Move AI memory between projects without losing context
If a model forgets the decisions from your last repo, workspace, or project, the problem is not your prompt. The problem is that memory is trapped inside a tool-specific silo.
Short answer: Adamant is designed to turn conversations, notes, and project history into a portable memory vault. A coding agent such as Codex or Claude Code can query that vault for a small cited context bundle instead of asking you to paste the same background over and over.
Common symptoms
- You start a new repo and the AI no longer knows the architecture decisions from the old repo.
- A Claude Project has useful context, but Codex or Cursor cannot see it.
- Your ChatGPT conversation explains the product, but Claude Code starts from zero.
- Important debugging history is buried in a chat thread that is not connected to the current task.
The portable memory workflow
Bring in ChatGPT exports, Claude notes, Markdown docs, project notes, and future connector records.
Chunk, sanitize, tag, and embed the records into local or user-owned vector storage.
Ask Adamant for the exact context needed by the current project, model, or tool.
Example coding-agent query
python -m adamant context "what prior decisions affect this auth refactor?" \
--mode local \
--top 5 \
--max-tokens 1200
Why this is different from model memory
Platform memory usually stays inside one provider.

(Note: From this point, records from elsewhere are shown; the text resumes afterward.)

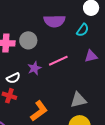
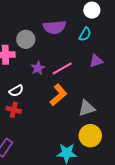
gray circle: (28, 40) -> (26, 39), moved
purple star: (34, 68) -> (38, 68), moved
orange L-shape: (39, 111) -> (58, 95), moved

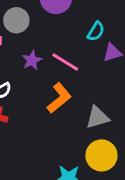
cyan semicircle: (85, 34) -> (96, 31), moved
pink line: (62, 69) -> (65, 62), turned 60

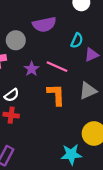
orange L-shape: (59, 98) -> (56, 95), turned -45
gray triangle: (98, 117) -> (88, 91), moved

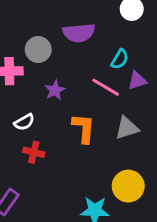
pink line: (57, 67) -> (106, 87), moved
red cross: (11, 115) -> (34, 152), moved

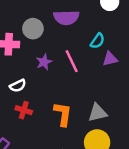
pink line: (106, 87) -> (72, 61), moved, turned 30
orange L-shape: (84, 128) -> (63, 114), moved
gray triangle: (127, 128) -> (98, 113), moved

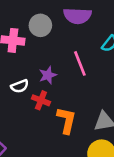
purple star: (44, 62) -> (48, 75), moved
red cross: (24, 110) -> (41, 100), moved

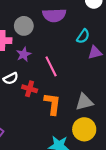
pink line: (80, 63) -> (51, 66), moved
purple star: (48, 75) -> (24, 54), moved

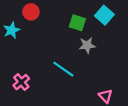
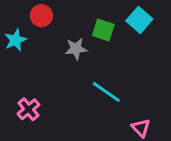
gray star: (87, 45) -> (76, 49), moved
cyan line: (63, 69) -> (106, 92), moved

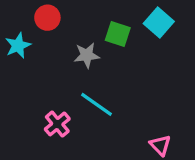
cyan line: (106, 92) -> (97, 104), moved
pink cross: (28, 109) -> (57, 124), moved

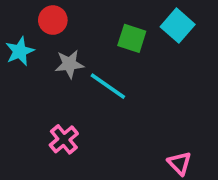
gray star: (87, 55) -> (69, 64), moved
cyan line: (97, 104) -> (108, 86), moved

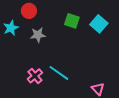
cyan square: (178, 26) -> (99, 24), moved
cyan line: (108, 86) -> (59, 73), moved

Adamant keeps the memory layer outside the model. That lets the same source context support ChatGPT, Claude, Gemini, Codex, Claude Code, Cursor, local models, and future tools.
What the model receives
The model does not receive your whole vault. It receives a narrow, cited bundle with titles, source IDs, scores, and relevant snippets. That keeps project context useful without flooding the model or copying unnecessary personal data.